When I was compiling the Dreamlands Express itinerary I thought about the fauna and flora of the Dreamlands and added it to the views from the train by way of local colour.
The fauna included Dreamlands fauna like magah birds, at least one animal of my own invention (from a dream in fact), and a smattering of real animals, mainly African. After all there are elephants and peacocks, yaks and zebras in the Dreamlands, so there must be a few other exotics tucked away. This had an unexpected side-effect.
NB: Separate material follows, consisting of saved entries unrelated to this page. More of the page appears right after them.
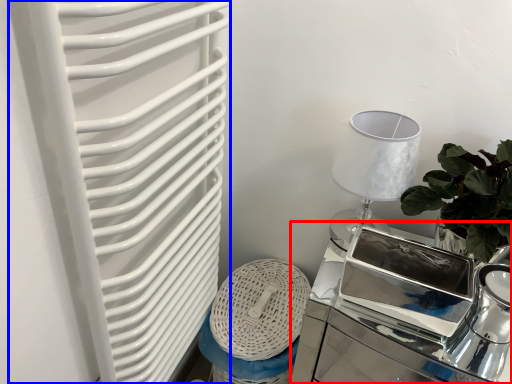 Question: Which object appears farthest to the camera in this image, table (highlighted by a red box) or radiator (highlighted by a blue box)?

Choices:
 (A) table
 (B) radiator

Answer: (A) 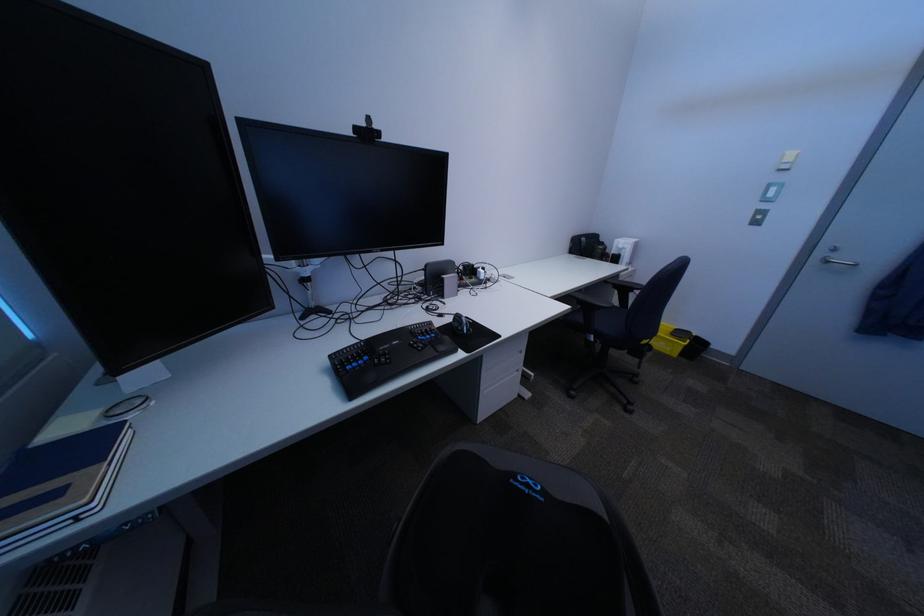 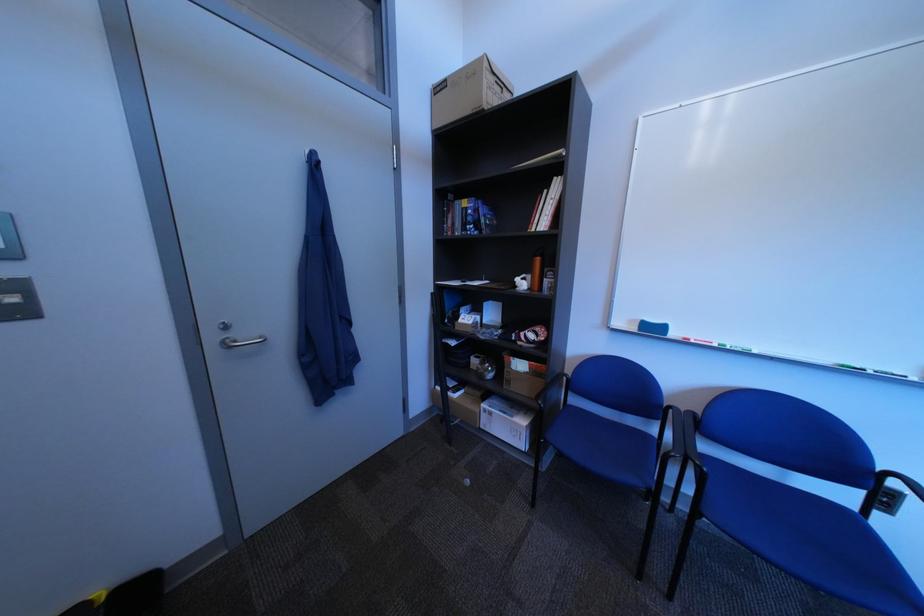 The point at [834,254] is marked in the first image. Where is the corresponding point in the second image?

(226, 339) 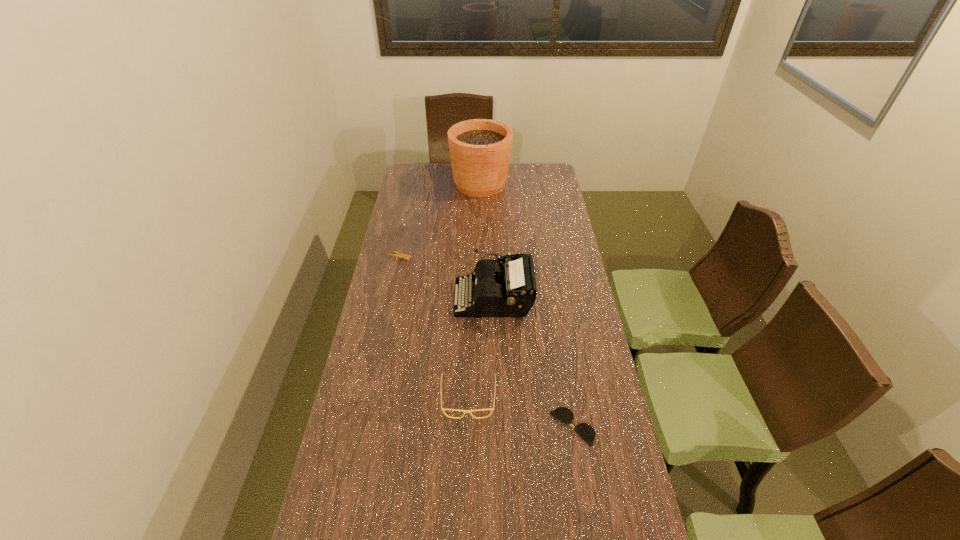 Where is `vacant space located on the left of the tallest object`? This screenshot has height=540, width=960. vacant space located on the left of the tallest object is located at coordinates (415, 184).

Where is `vacant space situated on the typing side of the third farthest object`? vacant space situated on the typing side of the third farthest object is located at coordinates (392, 298).

Identify the location of free space located 0.280m on the typing side of the third farthest object. The height and width of the screenshot is (540, 960). (381, 298).

At what (x,y) coordinates should I click in order to perform the action: click on free space located 0.210m on the typing side of the third farthest object. Please return your answer as a coordinate pair (x, y). Looking at the image, I should click on (399, 298).

This screenshot has height=540, width=960. Find the location of `free region located 0.120m in front of the lenses of the left spectacles`. free region located 0.120m in front of the lenses of the left spectacles is located at coordinates (467, 460).

Image resolution: width=960 pixels, height=540 pixels. What are the coordinates of `free location located 0.270m on the back of the clothespin` in the screenshot? It's located at tap(409, 215).

Where is `vacant space located 0.160m on the front of the shorter spectacles`? vacant space located 0.160m on the front of the shorter spectacles is located at coordinates (586, 508).

Image resolution: width=960 pixels, height=540 pixels. In order to click on object that is at the far edge in this screenshot , I will do `click(480, 149)`.

Locate an element on the screen. The height and width of the screenshot is (540, 960). object that is positioned at the left edge is located at coordinates (399, 255).

The width and height of the screenshot is (960, 540). In order to click on object that is at the right edge in this screenshot , I will do `click(585, 431)`. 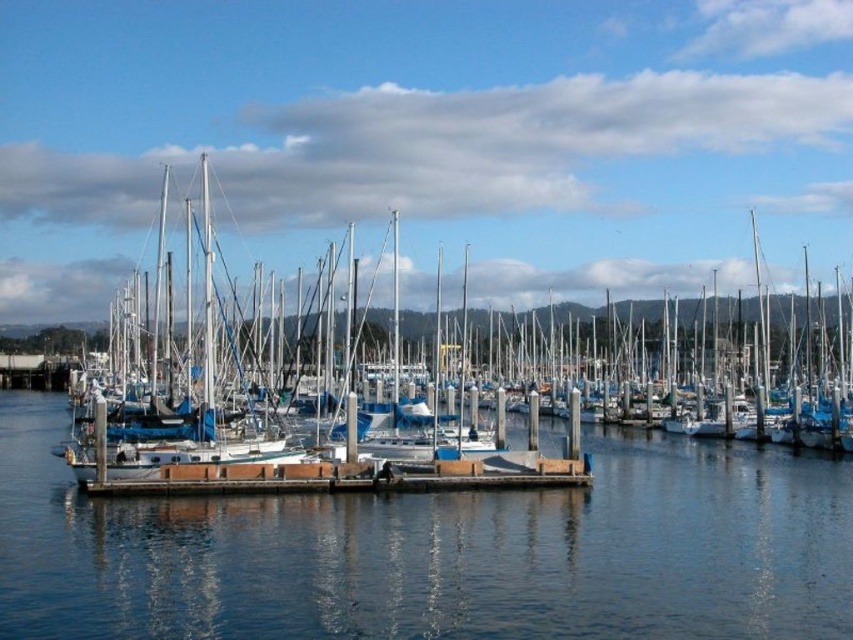 Question: Can you confirm if white matte sailboat at center is wider than brown wooden dock at center?

Choices:
 (A) no
 (B) yes

Answer: (B)

Question: Does clear water at center have a smaller size compared to brown wooden dock at center?

Choices:
 (A) no
 (B) yes

Answer: (A)

Question: Does clear water at center appear over white matte sailboat at center?

Choices:
 (A) no
 (B) yes

Answer: (A)

Question: Which point appears farthest from the camera in this image?

Choices:
 (A) (397, 385)
 (B) (239, 588)
 (C) (579, 460)

Answer: (A)

Question: Which of these objects is positioned farthest from the white matte sailboat at center?

Choices:
 (A) brown wooden dock at center
 (B) clear water at center

Answer: (A)

Question: Which point is closer to the camera?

Just before Mark play-tested the Dreamlands Express scenario I found him leafing through the Dreamlands bestiary looking for quagga and okapi. I hadn’t realized it was possible to mistake these real world animals for dream beasts, but I guess their names do look kind of made up.
The okapi, a pleasingly defined “giraffid artiodactyl mammal”, is fortunately still with us:

What this okapi photograph doesn’t show you is that okapi tongues are so long they can lick their own eyeballs [Source: themagazine.ca August 2009]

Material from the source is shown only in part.